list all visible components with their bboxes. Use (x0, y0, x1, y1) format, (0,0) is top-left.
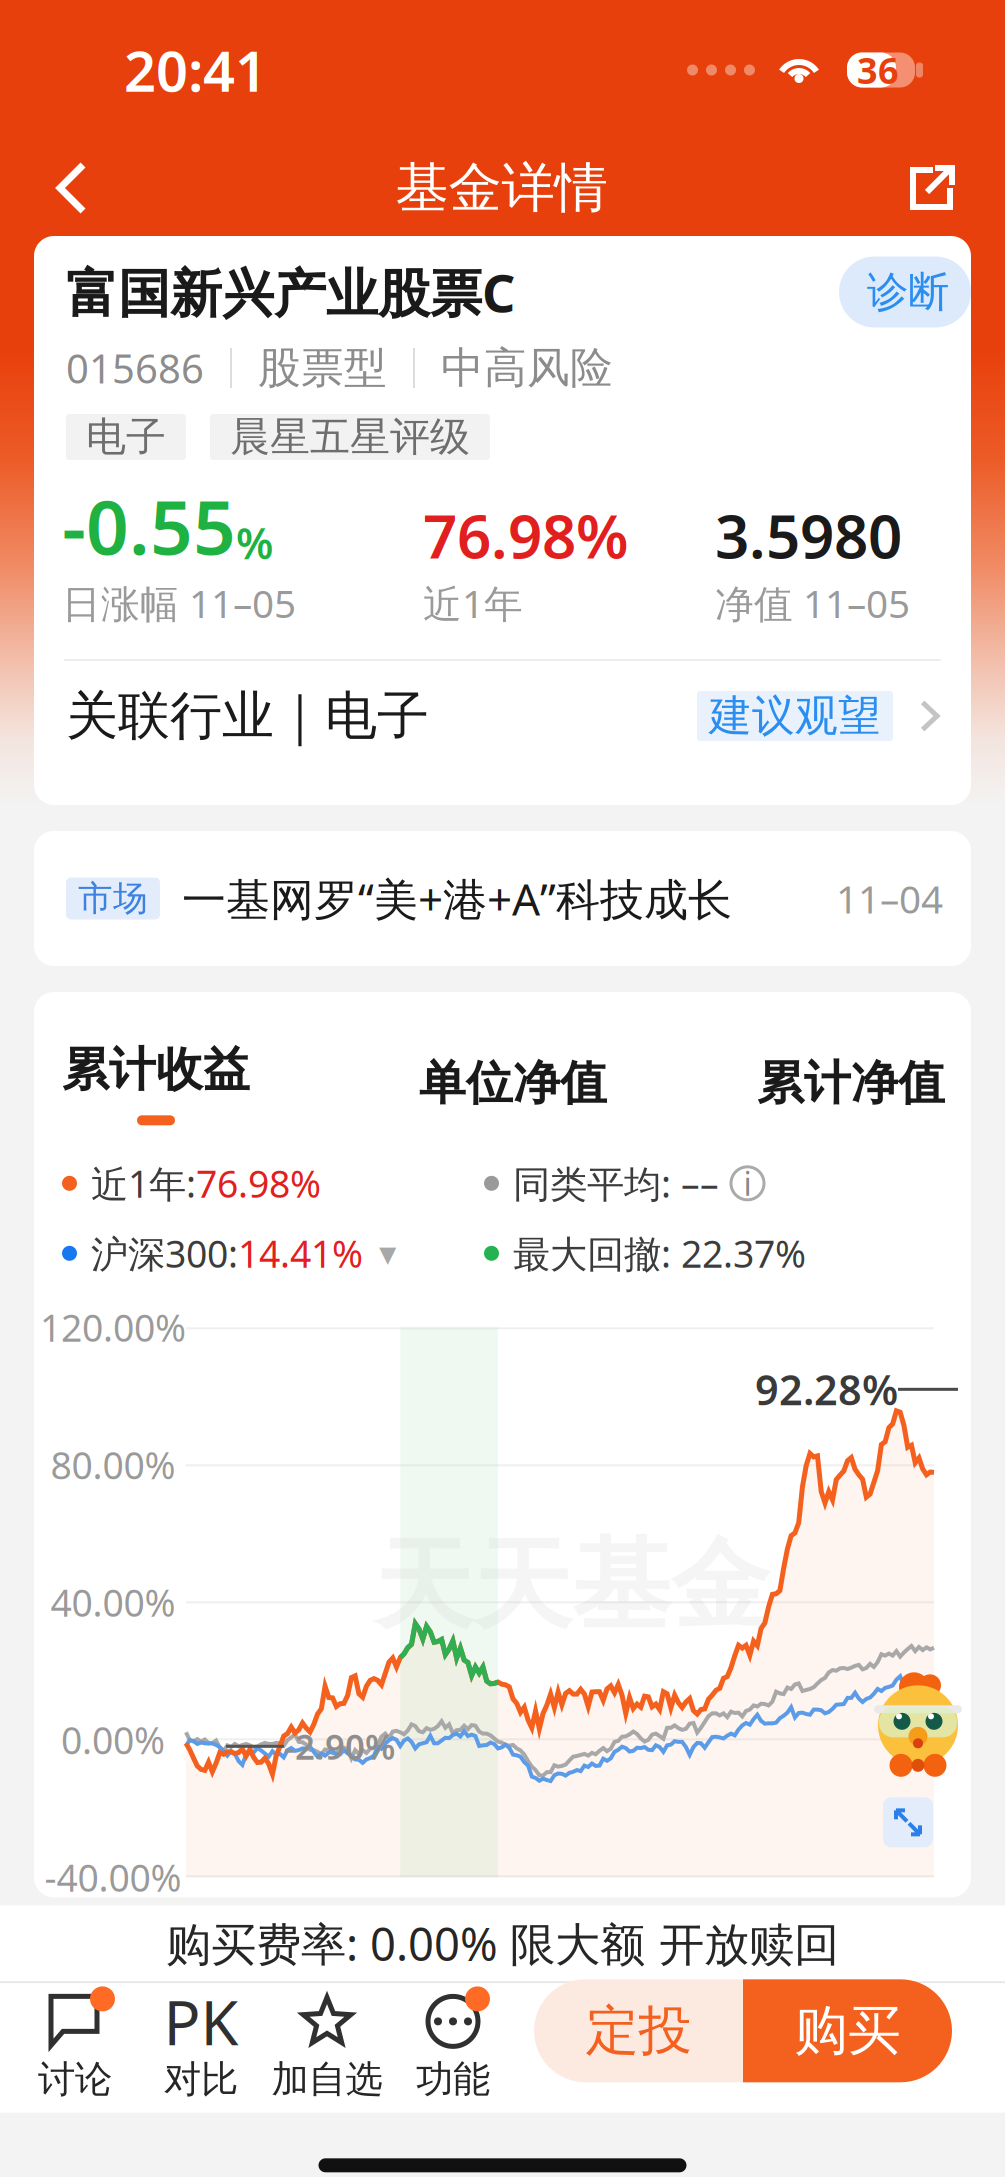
staticText: % (236, 514, 273, 571)
button[interactable]: 定投 (534, 1979, 743, 2082)
staticText: 富国新兴产业股票C (66, 258, 515, 327)
staticText: 最大回撤: 22.37% (513, 1228, 806, 1278)
staticText: 电子 (86, 412, 166, 462)
button[interactable]: 功能 (390, 1983, 516, 2112)
staticText: 沪深300: (91, 1228, 238, 1278)
staticText: 天天基金 (374, 1525, 770, 1646)
staticText: 购买费率: 0.00% 限大额 开放赎回 (166, 1913, 839, 1973)
button[interactable]: Expand chart (883, 1797, 933, 1847)
staticText: 建议观望 (709, 690, 881, 742)
staticText: 购买 (794, 1998, 900, 2064)
staticText: 14.41% (238, 1228, 363, 1278)
staticText: 20:41 (124, 33, 267, 107)
staticText: 40.00% (50, 1578, 176, 1627)
staticText: 3.5980 (715, 495, 902, 575)
staticText: 36 (857, 46, 899, 94)
staticText: 对比 (164, 2056, 238, 2102)
button[interactable]: Share (881, 140, 981, 236)
button[interactable]: 讨论 (12, 1983, 138, 2112)
staticText: 76.98% (196, 1158, 321, 1208)
button[interactable]: 关联行业｜电子 (34, 661, 971, 805)
staticText: 11–04 (836, 873, 943, 924)
button[interactable]: 累计收益 (62, 1041, 419, 1125)
staticText: 一基网罗“美+港+A”科技成长 (182, 869, 732, 928)
staticText: 92.28% (755, 1362, 898, 1417)
staticText: 近1年 (423, 577, 523, 629)
staticText: 累计净值 (757, 1054, 945, 1112)
button[interactable]: 单位净值 (419, 1054, 739, 1112)
staticText: 120.00% (40, 1302, 186, 1352)
staticText: 0.00% (61, 1715, 165, 1765)
staticText: 诊断 (867, 267, 949, 317)
button[interactable]: 市场 (34, 831, 971, 966)
staticText: 76.98% (423, 495, 629, 575)
button[interactable]: Back (22, 140, 122, 236)
staticText: 015686 (66, 341, 204, 394)
staticText: 关联行业｜电子 (66, 684, 429, 748)
button[interactable]: 购买 (743, 1979, 952, 2082)
staticText: 日涨幅 11–05 (62, 577, 296, 629)
button[interactable]: 诊断 (839, 256, 971, 328)
staticText: 定投 (586, 1998, 692, 2064)
staticText: -40.00% (44, 1852, 182, 1902)
staticText: 近1年: (91, 1158, 196, 1208)
staticText: 基金详情 (396, 155, 608, 221)
button[interactable]: 累计净值 (757, 1054, 945, 1112)
staticText: i (744, 1162, 752, 1205)
staticText: -0.55 (62, 476, 236, 575)
staticText: ▾ (379, 1234, 396, 1273)
staticText: 市场 (78, 877, 148, 920)
button[interactable]: 加自选 (264, 1983, 390, 2112)
staticText: 讨论 (38, 2056, 112, 2102)
staticText: PK (164, 1981, 238, 2062)
staticText: 同类平均: –– (513, 1158, 719, 1208)
staticText: 中高风险 (441, 342, 613, 394)
staticText: 净值 11–05 (715, 577, 910, 629)
staticText: 晨星五星评级 (230, 412, 470, 462)
staticText: 单位净值 (419, 1054, 607, 1112)
staticText: -2.90% (284, 1723, 395, 1769)
staticText: 累计收益 (62, 1041, 250, 1098)
staticText: 加自选 (272, 2056, 382, 2102)
staticText: 股票型 (258, 342, 387, 394)
staticText: 功能 (416, 2056, 490, 2102)
button[interactable]: PK (138, 1983, 264, 2112)
staticText: 80.00% (50, 1440, 176, 1490)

########################################

Activity: Whenever a line in the records contains the word "关联行业", copy that line.

Answer to the exercise:
button[interactable]: 关联行业｜电子 (34, 661, 971, 805)
staticText: 关联行业｜电子 (66, 684, 429, 748)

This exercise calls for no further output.